Saturday, 24 October 2015

Bad cycle facilities - The Milton Road Effect

Britain is full of councils and local road administrators who live under the quaint notion that any kind of cycle facility at all must be better than no facility. They might perhaps believe that while a good, wide, segregated cycling route would be great, that would just be inconveniencing the motorists too much so they'll just put some paint on the pavement and call it a cycle lane, or section off a foot of road outside the gutter for cyclists. They seem to seek a compromise between encouraging cyclists and pleasing motorists by spending as little cash as possible on almost nothing for us, and then not give a flying fuck at a rolling doughnut when no one cycles. The self fulfilling prophecy of a moronic mindset that assumes that because only swimmers currently cross a river, no one would benefit from a bridge. 
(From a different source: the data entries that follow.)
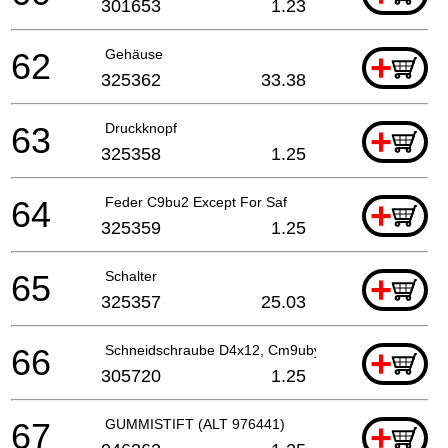
301653
1.23
62
Gehäuse
+
325362
33.38
63
Druckknopf
+
325358
1.25
64
Feder C9bu2 Except For Saf
+
325359
1.25
65
Schalter
+
325357
25.03
66
Schneidschraube D4x12, Cm9uby For Sin,hkg,chn
+
305720
1.25
67
GUMMISTIFT (ALT 976441)
+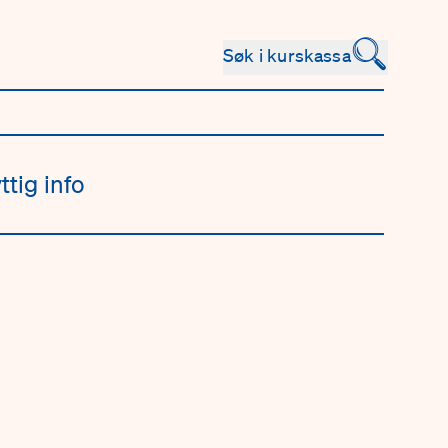
🔍
Søk i kurskassa
ttig info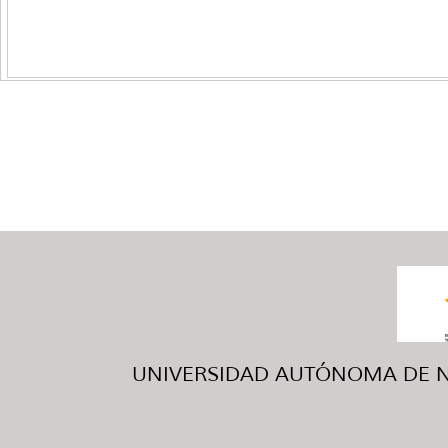
UNIVERSIDAD AUTÓNOMA DE NUE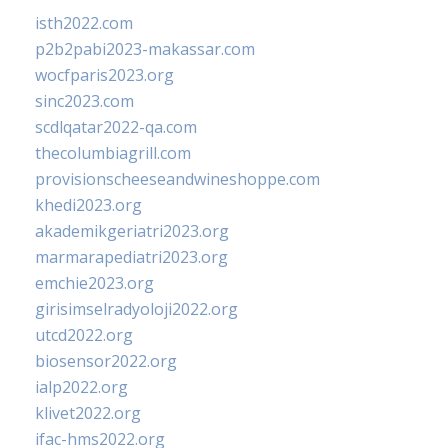
isth2022.com
p2b2pabi2023-makassar.com
wocfparis2023.org
sinc2023.com
scdlqatar2022-qa.com
thecolumbiagrill.com
provisionscheeseandwineshoppe.com
khedi2023.org
akademikgeriatri2023.org
marmarapediatri2023.org
emchie2023.org
girisimselradyoloji2022.org
utcd2022.org
biosensor2022.org
ialp2022.org
klivet2022.org
ifac-hms2022.org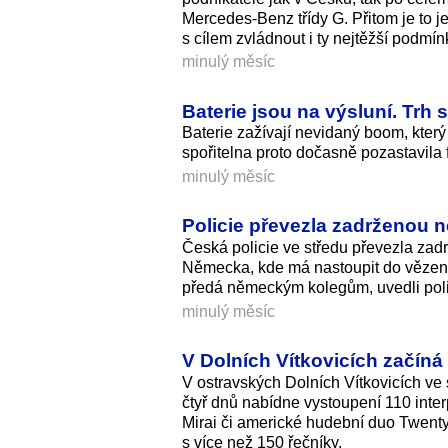
Mercedes-Benz třídy G. Přitom je to j
s cílem zvládnout i ty nejtěžší podmín
minulý měsíc
Baterie jsou na výsluní. Trh 
Baterie zažívají nevidaný boom, který 
spořitelna proto dočasně pozastavila 
minulý měsíc
Policie převezla zadrženou
Česká policie ve středu převezla za
Německa, kde má nastoupit do vězení.
předá německým kolegům, uvedli polic
minulý měsíc
V Dolních Vítkovicích začíná 
V ostravských Dolních Vítkovicích ve
čtyř dnů nabídne vystoupení 110 inte
Mirai či americké hudební duo Twenty
s více než 150 řečníky.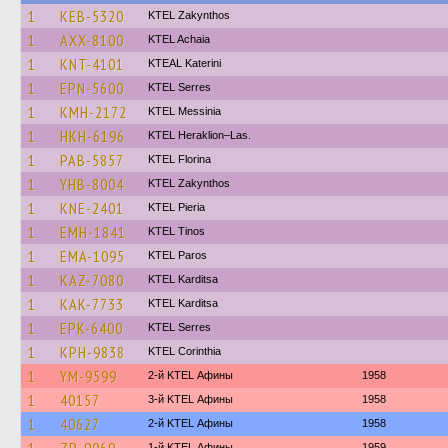
1
KEB-5320
KTEL Zakynthos
1
AXX-8100
KTEL Achaia
1
KNT-4101
KTEAL Katerini
1
EPN-5600
KTEL Serres
1
KMH-2172
KTEL Messinia
1
HKH-6196
KTEL Heraklion–Las.
1
PAB-5857
KTEL Florina
1
YHB-8004
KTEL Zakynthos
1
KNE-2401
KTEL Pieria
1
EMH-1841
KTEL Tinos
1
EMA-1095
KTEL Paros
1
KAZ-7080
ΚΤΕL Karditsa
1
KAK-7733
ΚΤΕL Karditsa
1
EPK-6400
KTEL Serres
1
KPH-9838
KTEL Corinthia
1
YM-9599
2-й KTEL Афины
1958
1
40157
3-й KTEL Афины
1958
1
40627
2-й KTEL Афины
1958
1-й KTEL Афины
1959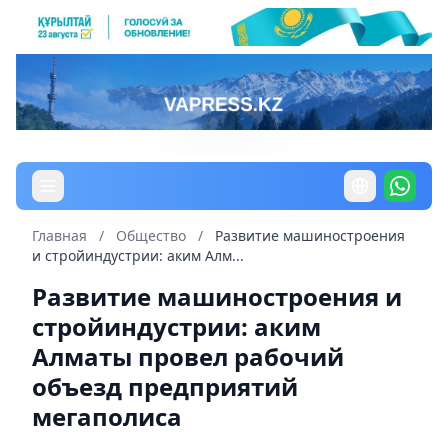
Главная
/
Общество
/
Развитие машиностроения
и стройиндустрии: аким Алм...
Развитие машиностроения и
стройиндустрии: аким
Алматы провел рабочий
объезд предприятий
мегаполиса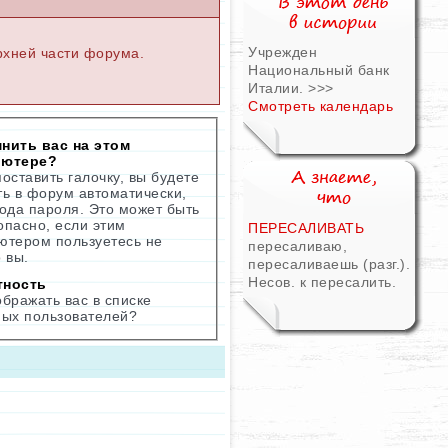
Учрежден
рхней части форума.
Национальный банк
Италии.
>>>
Смотреть календарь
нить вас на этом
ьютере?
оставить галочку, вы будете
ть в форум автоматически,
вода пароля. Это может быть
опасно, если этим
ПЕРЕСАЛИВАТЬ
ютером пользуетесь не
пересаливаю,
 вы.
пересаливаешь (разг.).
Несов. к пересалить.
тность
ображать вас в списке
ных пользователей?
The result of putting in dreadful cycle routes is well understood in Cambridge, by planners (who still do it because clearly they don't give a shit)  and by cyclists who don't want to ride such routes. I've seen it called the Milton Road Effect - named for Milton Road, in Cambridge, the site of some of our worst shared use facilities, and occasional ambush site for Police who want to collar cyclists with no hope of knowing where they can or can't ride legally.

The problem is simple. We're presented with the option to use a dreadful cycle facility which may be too narrow, too badly surfaced, crammed with paked cars and pedestrians, too indirect or give way to far too many driveways and side roads to be useful or safe. The use of such facilities is not only inconvenient, it may often be very dangerous due to poor visibility of what can come out of driveways and of cars that will just turn across you without looking. But because the lanes are visible and sign-posted we get no end of aggro from people who think they know better than us - there's a cycle lane there, and they reason that (1) it must be better to ride there than on the road and (2) it should be expected of us to be in that lane to be out of the way.

The result? Abuse and threatening behaviour, at worst. Or condescension at best.

Proof? Here's a driving instructor who apparently has in the region of 17 years experience teaching. He's actually ignoring his student for a while there (who unless my eyes deceive me seems in overtaking me to spook the oncoming motorist sufficiently to swerve into the bus lane opposite) so he can gawp at me and direct me towards the cycle route I'm not using (because, as I intoned above, is crap). And that's at the better end of things - this is the sort of stupid, pointless (criminal, it was judged) behaviour (aggressively sounding the horn at me and passing close and fast for 'being in the road' while also being on his mobile phone - pretty crap really) we get at the worst end. It isn't every motorist - but how many such incidents do you think it takes to give most people a life-long fear of cycling?

These bad cycle routes make our lives more hazardous by bringing out the worst in motorists - and we've got whole generations of them picking up bad habits and dangerous mind-sets from the very instructors who should be teaching them to drive safely. It is incumbent upon ever yone of us - every cycling advocate, every cycle campaigning organisation, and everyone with an interest in the health and fitness that comes with active transport to oppose every single bad facility and to only cooperate with local authorities when cycle facilities on offer are of excellent quality. And if too many cycling bodies continue to compromise on this? We may as well give up.